Preparation of spherical Al-Ti alloy powder and investigation of its ignition and combustion characteristics

This study investigates the combustion properties of aluminum-titanium (AlTi55) alloy powder as a promising alternative metal fuel that addresses the shortcomings of traditional titanium (Ti)-based ignition powders. The AlTi55 alloy, prepared using high-speed dish spherical centrifugal atomization with a mass ratio of 45 wt% Al to 55 wt% Ti, underwent systematic analyses of its physicochemical characteristics, calorific value, and thermal oxidation kinetics. The results show that the calorific value of AlTi55 is 21.78 kJ/g, surpassing Ti's value of 19.86 kJ/g by 1.92 kJ/g. The Kissinger activation energy for AlTi55 is 146.78 kJ/mol, lower than Ti's 150.23 kJ/mol, indicating superior thermal stability. Kinetic combustion analysis demonstrated that, when tested with ammonium perchlorate (AP), potassium perchlorate (KP), and copper oxide (CuO), AlTi55 exhibits longer ignition delay times and sustained combustion, reflecting enhanced oxidative resistance. The oxidation resistance of AlTi55 is intermediate between Al and Ti, alleviating ignition delay while avoiding Ti's oxidation inefficiencies. Laser particle size analysis revealed a median diameter (D₅₀) of 35.21 µm, along with a uniform distribution suitable for practical applications.
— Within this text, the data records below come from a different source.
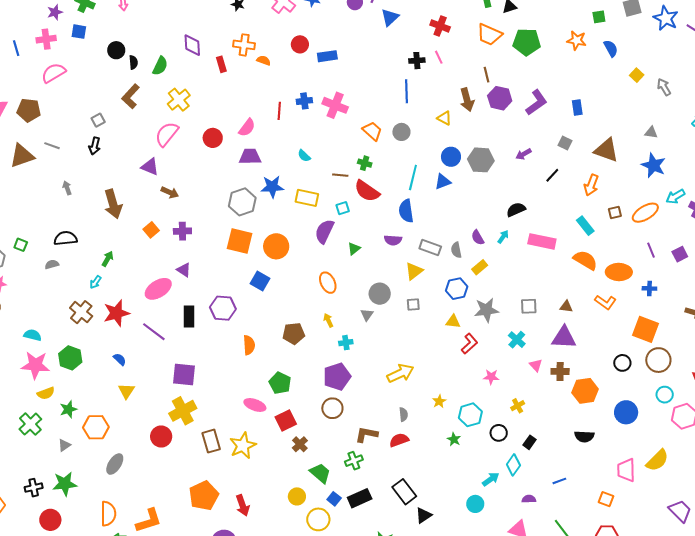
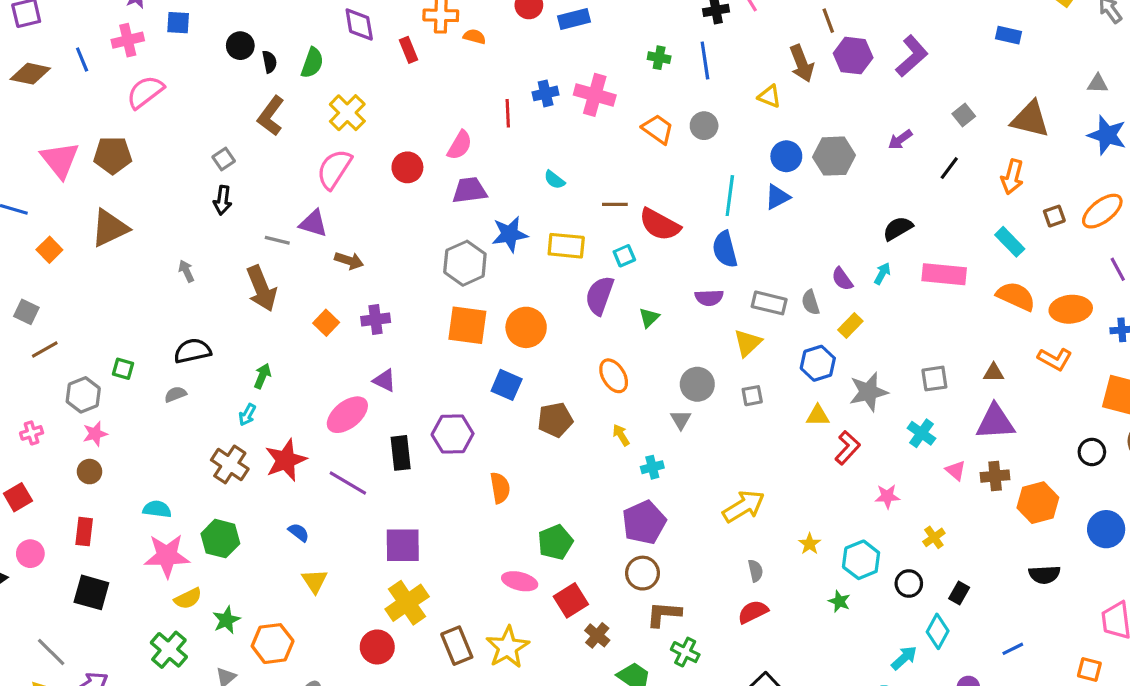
blue rectangle: (577, 108) -> (1008, 35), moved, turned -63
gray square: (565, 143) -> (964, 115), turned 32
gray line: (52, 146) -> (277, 240), moved
green cross: (365, 163) -> (659, 58), moved
brown pentagon: (294, 334) -> (555, 420), moved
green pentagon: (280, 383) -> (555, 542), turned 30
brown L-shape: (367, 434) -> (664, 614), moved
green cross: (354, 461) -> (685, 652), turned -36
The primary phase is a single γ-AlTi, consistent with the binary phase diagram. Notably, AlTi55’s ignition temperature (1548.57 K) exceeds Ti's (1154.64 K), confirming its stability at high temperatures. The findings indicate that AlTi55 not only mitigates ignition delays and enhances energy release stability but also presents significant potential for future applications in ignition powders. This research contributes valuable insights to the field of Al-Ti alloy fuels.